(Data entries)
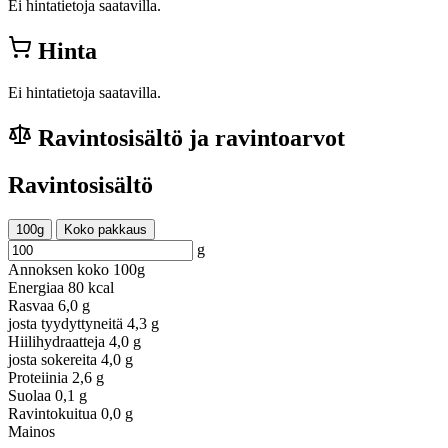
Ei hintatietoja saatavilla.
Hinta
Ei hintatietoja saatavilla.
Ravintosisältö ja ravintoarvot
Ravintosisältö
100g
Koko pakkaus
g
Annoksen koko
100g
Energiaa
80 kcal
Rasvaa
6,0 g
josta tyydyttyneitä
4,3 g
Hiilihydraatteja
4,0 g
josta sokereita
4,0 g
Proteiinia
2,6 g
Suolaa
0,1 g
Ravintokuitua
0,0 g
Mainos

• What you have to do
The records above should be repeated exactly, with no pictures in the copy.

• Task solution
Ei hintatietoja saatavilla.
Hinta
Ei hintatietoja saatavilla.
Ravintosisältö ja ravintoarvot
Ravintosisältö
100g
Koko pakkaus
g
Annoksen koko
100g
Energiaa
80 kcal
Rasvaa
6,0 g
josta tyydyttyneitä
4,3 g
Hiilihydraatteja
4,0 g
josta sokereita
4,0 g
Proteiinia
2,6 g
Suolaa
0,1 g
Ravintokuitua
0,0 g
Mainos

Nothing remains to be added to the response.